Cependant le désenchantement n’est jamais, chez Sorrente, qu’un moment de l’expérience ; une syncope dans le rythme. Un blanc. Contre cela, qui risquerait d’être au fond une manière de s’enfermer dans une appréciation définitive et unidimensionnelle du réel, rassurante en un sens parce qu’elle donnerait une explication – fût-elle pessimiste – du monde, la poésie de Sorrente dresse la figure du désordre qui sauve, et qui sauve de l’enfermement, qui choisit au contraire de privilégier l’ouverture, le discontinu, l’inattendu, l’inchoatif, parfois l’insouciance, l’humour, comme autant de réponses impertinentes aux voix compassées et sinistres de la mélancolie.

C’est sa manière de dire non aux forces négatives.

L’image oppose à la lourdeur morose d’un temps sans doute illusoire, sa légèreté iconoclaste. Elle a par exemple cet art de mêler poétiquement le quotidien le plus trivial, ou banal, aux figures sacrées comme aux inquiétudes métaphysiques. Sous son pouvoir, " Qo marche [maintenant] à l’estime dans le pays des escaliers ". Que s’élève " l’alouette polyglotte du cœur ", que " s’inventent/des plaisirs pique-assiette ", et la pesanteur de vivre et la plainte qui l’accompagnent sont déboutées. Et tenu à distance le Livre saint.

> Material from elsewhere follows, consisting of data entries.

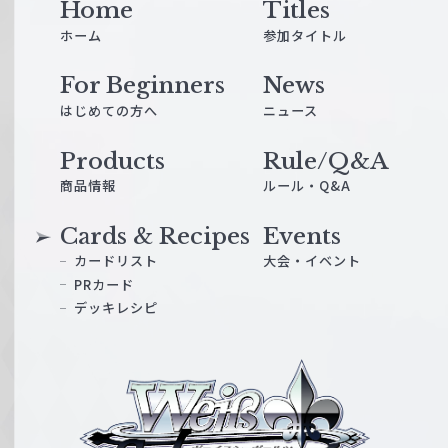
Home
Titles
ホーム
参加タイトル
For Beginners
News
はじめての方へ
ニュース
Products
Rule/Q&A
商品情報
ルール・Q&A
Cards & Recipes
Events
カードリスト
大会・イベント
PRカード
デッキレシピ
ヴ
ァ
イ
ス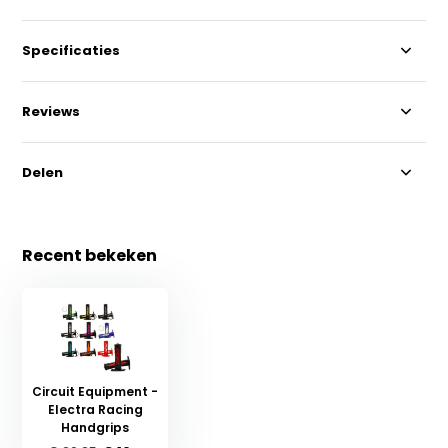
Specificaties
Reviews
Delen
Recent bekeken
Circuit Equipment -
Electra Racing
Handgrips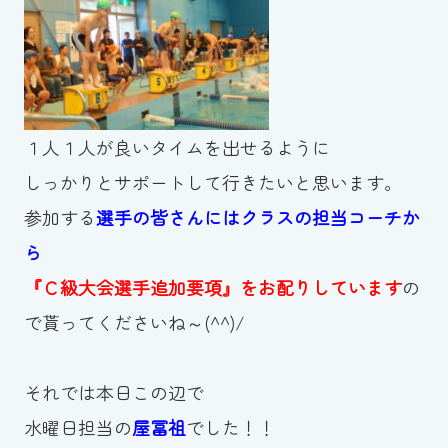
１人１人が良いタイムを出せるように
しっかりとサポートして行きたいと思います。
参加する
選手の皆さんにはクラスの担当コーチか
ら
『Ｃ級大会選手追加要項』をお配りしています
の
で貰ってくださいね～(^^)/
それでは本日この辺で
水曜日担当の
屋冨祖
でした！！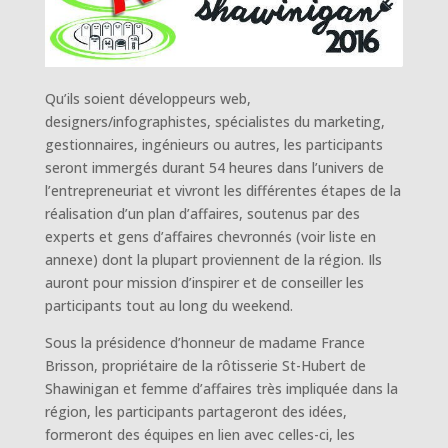
Qu’ils soient développeurs web,
designers/infographistes, spécialistes du marketing,
gestionnaires, ingénieurs ou autres, les participants
seront immergés durant 54 heures dans l’univers de
l’entrepreneuriat et vivront les différentes étapes de la
réalisation d’un plan d’affaires, soutenus par des
experts et gens d’affaires chevronnés (voir liste en
annexe) dont la plupart proviennent de la région. Ils
auront pour mission d’inspirer et de conseiller les
participants tout au long du weekend.
Sous la présidence d’honneur de madame France
Brisson, propriétaire de la rôtisserie St-Hubert de
Shawinigan et femme d’affaires très impliquée dans la
région, les participants partageront des idées,
formeront des équipes en lien avec celles-ci, les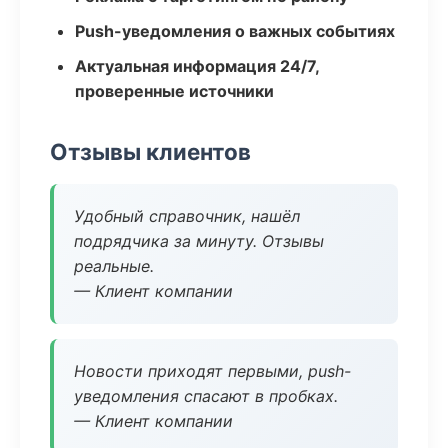
Push-уведомления о важных событиях
Актуальная информация 24/7,
проверенные источники
Отзывы клиентов
Удобный справочник, нашёл
подрядчика за минуту. Отзывы
реальные.
— Клиент компании
Новости приходят первыми, push-
уведомления спасают в пробках.
— Клиент компании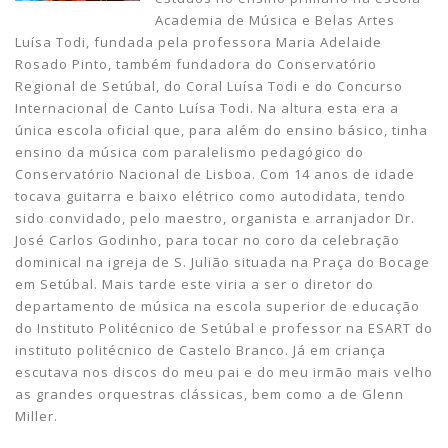
Academia de Música e Belas Artes
Luísa Todi, fundada pela professora Maria Adelaide
Rosado Pinto, também fundadora do Conservatório
Regional de Setúbal, do Coral Luísa Todi e do Concurso
Internacional de Canto Luísa Todi. Na altura esta era a
única escola oficial que, para além do ensino básico, tinha
ensino da música com paralelismo pedagógico do
Conservatório Nacional de Lisboa. Com 14 anos de idade
tocava guitarra e baixo elétrico como autodidata, tendo
sido convidado, pelo maestro, organista e arranjador Dr.
José Carlos Godinho, para tocar no coro da celebração
dominical na igreja de S. Julião situada na Praça do Bocage
em Setúbal. Mais tarde este viria a ser o diretor do
departamento de música na escola superior de educação
do Instituto Politécnico de Setúbal e professor na ESART do
instituto politécnico de Castelo Branco. Já em criança
escutava nos discos do meu pai e do meu irmão mais velho
as grandes orquestras clássicas, bem como a de Glenn
Miller.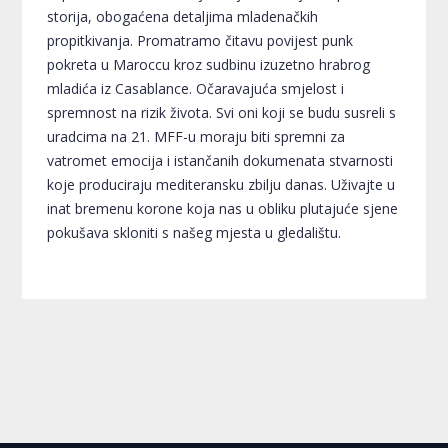
storija, obogaćena detaljima mladenačkih
propitkivanja. Promatramo čitavu povijest punk
pokreta u Maroccu kroz sudbinu izuzetno hrabrog
mladića iz Casablance. Očaravajuća smjelost i
spremnost na rizik života. Svi oni koji se budu susreli s
uradcima na 21. MFF-u moraju biti spremni za
vatromet emocija i istančanih dokumenata stvarnosti
koje produciraju mediteransku zbilju danas. Uživajte u
inat bremenu korone koja nas u obliku plutajuće sjene
pokušava skloniti s našeg mjesta u gledalištu.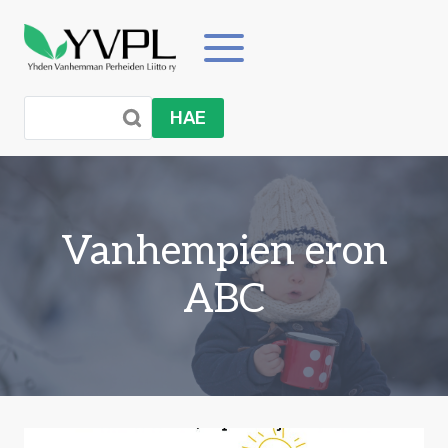
Siirry
sisältöön
HAE
Vanhempien eron
ABC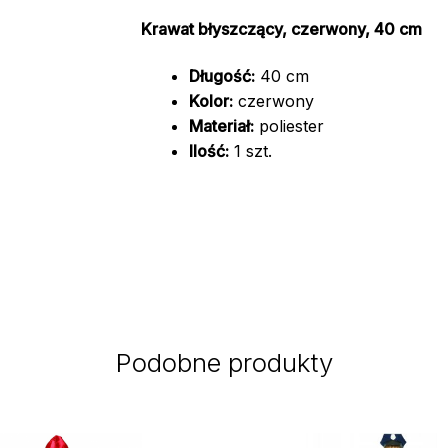
Krawat błyszczący, czerwony, 40 cm
Długość:
40 cm
Kolor:
czerwony
Materiał:
poliester
Ilość:
1 szt.
Podobne produkty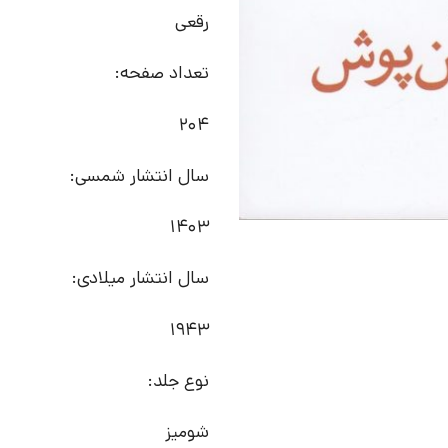
رقعی
تعداد صفحه:
204
سال انتشار شمسی:
1403
سال انتشار میلادی:
1943
نوع جلد:
شومیز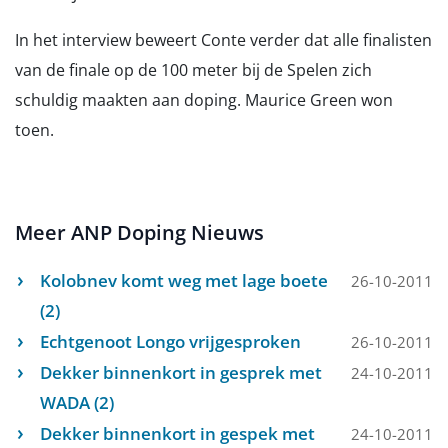
In het interview beweert Conte verder dat alle finalisten
van de finale op de 100 meter bij de Spelen zich
schuldig maakten aan doping. Maurice Green won
toen.
Meer ANP Doping Nieuws
Kolobnev komt weg met lage boete
26-10-2011
(2)
Echtgenoot Longo vrijgesproken
26-10-2011
Dekker binnenkort in gesprek met
24-10-2011
WADA (2)
Dekker binnenkort in gespek met
24-10-2011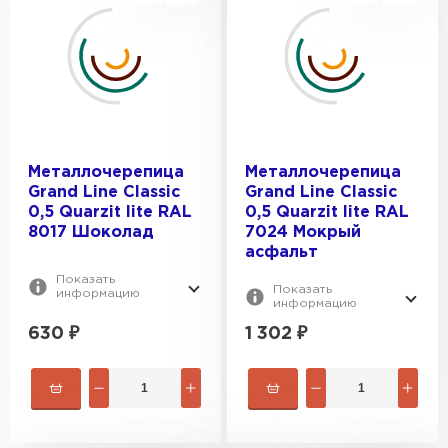
Металлочерепица
Металлочерепица
Grand Line Classic
Grand Line Classic
0,5 Quarzit lite RAL
0,5 Quarzit lite RAL
8017 Шоколад
7024 Мокрый
асфальт
Показать
Показать
информацию
информацию
630
₽
1 302
₽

Et l’on comprend que vient un temps autre – celui du poème – où " l’oraculaire n’est plus de saison ". Ce temps, je crois, est le nôtre : il s’agit d’inventer jour après jour la parole qui témoignera de notre être au monde, révélant " quel champ [est] accessible ". Lequel mérite d’être exploré. Et duquel il faudra faire sa ligne de mire sous peine de vouer notre séjour " à la dispersion ".

Christian Guez, nous dit Sorrente au début de sa postface, lui avait enseigné qu’il peut y avoir " un désordre créatif ". Position quasi nietzschéenne (et qui parfois, elle aussi, " joue de bons tours à la folie "). C’est ce sentiment que donne ce dernier livre, comme du reste tous ceux qui l’ont précédé : il s’agit bien pour Sorrente de poursuivre, avec le risque reconnu, et assumé, de créer de l’étrangeté, la musique dont il rêve et dont il dit que souvent elle le toise, bel écho au fraternel " La musique savante manque à nos désirs " ; il s’agit bien, donc, de dresser depuis l’expérience d’un désordre programmatique, une juxtaposition d’images légères et autonomes, et dont la théorie, paradoxalement, désignera comme par défaut le lieu où habiter et d’où partager. Lieu précaire, fragile. Mais lieu de vérité et d’authenticité dressé contre tous les prophètes du malheur auxquels la pensée du malheur fait un abri dérisoire.

Une formule, bien belle, résume l’objectif :
" Je t’écrirai plein centre/avec le temps carillonné ".